Transcribed page contents

○ ○ ○

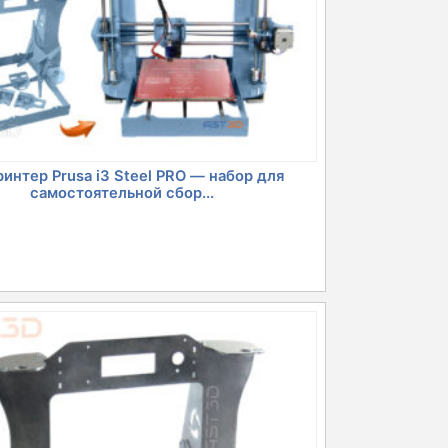
интер Prusa i3 Steel PRO — набор для
самостоятельной сбор...
чальная
Текущая
н
цена:
ла
13166 грн.
.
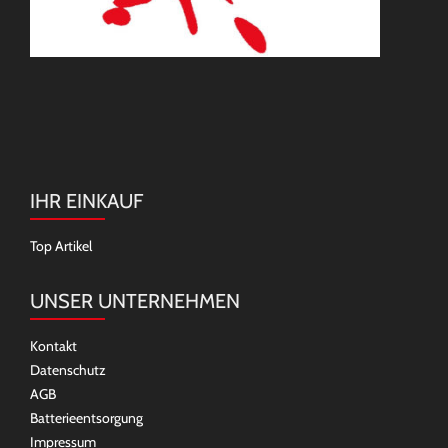
IHR EINKAUF
Top Artikel
UNSER UNTERNEHMEN
Kontakt
Datenschutz
AGB
Batterieentsorgung
Impressum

○ ○ ○

- [TO DO] I need the entries printed exactly, with each picture left out.

- [WORKED SOLUTION]
интер Prusa i3 Steel PRO — набор для
самостоятельной сбор...
чальная
Текущая
н
цена:
ла
13166 грн.
.
IHR EINKAUF
Top Artikel
UNSER UNTERNEHMEN
Kontakt
Datenschutz
AGB
Batterieentsorgung
Impressum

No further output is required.